Virgin parts ways with Saudi Arabia


Published: 2018-10-15 00:50

Last Updated: 2024-04-15 17:33

Sir Richard Branson with Saudi Crown Prince, Mohammed bin Salman, in Riyadh, 2017. (AFP)
Sir Richard Branson with Saudi Crown Prince, Mohammed bin Salman, in Riyadh, 2017. (AFP)

Richard Branson, founder of Virgin Group, announced on October 11, 2018, that business with Saudi Arabia halts, until the whereabouts of the missing Saudi journalist, Jamal Khashoggi, are made clear.

In a blog post on Virgin Group's website, philanthropist and business magnet Branson, suspended both his directorships in Saudi Arabia’s mega "Red Sea tourism project".

Branson wrote that the recent events have changed “the ability of any of us in the West to do business with the Saudi Government,” refering to the case of Khashoggi’s disapperance, which many believe that it is linked to Saudi Arabia.

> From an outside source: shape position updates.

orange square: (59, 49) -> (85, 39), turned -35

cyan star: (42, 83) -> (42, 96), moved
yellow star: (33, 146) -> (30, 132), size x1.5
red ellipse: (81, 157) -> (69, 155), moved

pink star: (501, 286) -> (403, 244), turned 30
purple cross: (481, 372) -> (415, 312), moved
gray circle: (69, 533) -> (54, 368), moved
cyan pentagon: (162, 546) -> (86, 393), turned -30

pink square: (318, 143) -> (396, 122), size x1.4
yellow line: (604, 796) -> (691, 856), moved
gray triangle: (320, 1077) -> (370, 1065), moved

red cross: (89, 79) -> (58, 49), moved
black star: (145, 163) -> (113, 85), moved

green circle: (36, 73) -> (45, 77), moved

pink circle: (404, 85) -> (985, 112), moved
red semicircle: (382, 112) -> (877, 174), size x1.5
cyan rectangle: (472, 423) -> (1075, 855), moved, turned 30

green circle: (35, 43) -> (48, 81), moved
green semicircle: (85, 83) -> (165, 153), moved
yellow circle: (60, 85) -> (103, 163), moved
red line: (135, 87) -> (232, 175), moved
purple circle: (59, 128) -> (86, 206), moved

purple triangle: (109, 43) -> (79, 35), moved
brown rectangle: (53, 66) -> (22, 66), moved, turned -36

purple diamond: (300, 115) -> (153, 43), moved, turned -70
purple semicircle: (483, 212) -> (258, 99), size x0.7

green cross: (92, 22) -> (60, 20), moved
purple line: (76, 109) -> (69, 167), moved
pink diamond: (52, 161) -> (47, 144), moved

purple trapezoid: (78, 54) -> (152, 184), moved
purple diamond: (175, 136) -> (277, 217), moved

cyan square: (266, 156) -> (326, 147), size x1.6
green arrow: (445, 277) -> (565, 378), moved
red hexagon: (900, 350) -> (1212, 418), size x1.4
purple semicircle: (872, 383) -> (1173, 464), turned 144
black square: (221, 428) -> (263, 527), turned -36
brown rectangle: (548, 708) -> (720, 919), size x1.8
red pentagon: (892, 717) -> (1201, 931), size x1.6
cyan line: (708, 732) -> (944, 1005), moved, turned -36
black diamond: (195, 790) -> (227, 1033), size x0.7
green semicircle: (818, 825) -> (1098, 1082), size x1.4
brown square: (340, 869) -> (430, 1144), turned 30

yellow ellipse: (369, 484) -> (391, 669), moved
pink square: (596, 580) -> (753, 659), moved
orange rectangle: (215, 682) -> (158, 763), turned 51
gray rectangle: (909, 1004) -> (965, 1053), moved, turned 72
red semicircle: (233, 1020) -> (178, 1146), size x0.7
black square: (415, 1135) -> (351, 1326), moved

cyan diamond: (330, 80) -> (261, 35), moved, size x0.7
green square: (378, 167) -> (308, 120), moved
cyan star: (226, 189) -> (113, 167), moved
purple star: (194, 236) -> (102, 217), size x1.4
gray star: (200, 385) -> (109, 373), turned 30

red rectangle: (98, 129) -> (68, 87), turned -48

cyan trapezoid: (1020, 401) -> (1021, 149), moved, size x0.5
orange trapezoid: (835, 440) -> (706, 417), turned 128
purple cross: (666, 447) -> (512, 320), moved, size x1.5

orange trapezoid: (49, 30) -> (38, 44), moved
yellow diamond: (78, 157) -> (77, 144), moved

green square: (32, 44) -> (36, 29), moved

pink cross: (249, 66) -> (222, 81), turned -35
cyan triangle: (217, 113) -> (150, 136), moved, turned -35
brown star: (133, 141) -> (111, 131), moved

Branson, also the founder and chairman of space companies Virgin Galactic and Virgin Orbit, stated that Virgin is cutting ties with Saudi’s Public Investment Fund (PIF).

According to Reuters, in 2017, PIF proposed investment in both space companies, and other huge ventures, with what exceeds $1 billion. In exchange, Virgin was to help Saudi Arabia create a “space-centric entertainment industry".

Branson stated in his post that he, “had high hopes for the current government in the Kingdom of Saudi Arabia and its leader Crown Prince Mohammed bin Salman and it is why I was delighted to accept two directorships in the tourism projects around the Red Sea.” 

 Virgin Group is the first international investor in the Red Sea Project. This project, along with the super-uber resort Amaala, and the mega future city NEOM, are a part of Saudi Arabia’s "Vision 2030" investment plan.

Vision 2030 was announced by Crown Prince Mohammad bin Salman in 2016, which was described by many as an ambitious 'giga-projects' plan to revitalise the Kingdom. Saudi Arabia will move away from oil-dependancy and upgrade to the future with new technologies.

Another part of Vision 2030, and for the first time in Saudi's history, is the ushering of a new social change. The change is already visible as Saudi women were finally allowed to drive cars, establish business without male guardian, and hold lectures in front of an audience of men.

Moreover, women now can visit Saudi Arabia unaccompanied, cinemas are being launched, and the Arab Fashion Week hosted for the first time in the Kingdom.

The Future Investment Initiative (FII) conference, a three-day affair which will be held in Riyadh, is scheduled to begin on October 23. According to its website, dozens of prominent international business executives will be speaking at the anticipated conference.

However, following Branson’s move, a number of executives said they are also suspending their dealing with Saudi Arabia; out of concern for the missing journalist. Executives and Media outlets are boycotting  the conference. The event trends as #DavosInTheDesert”.

Khashoggi, who disappeared last week, is a known critic against the Royal family, and was outspoken against the Saudi intervention in Yemen. Khashoggi commented on the war saying, "the longer this cruel war lasts in Yemen, the more permanent the damage will be. The people of Yemen will be busy fighting poverty, cholera and water scarcity and rebuilding their country. The crown prince must bring an end to the violence and restore the dignity of the birthplace of Islam.”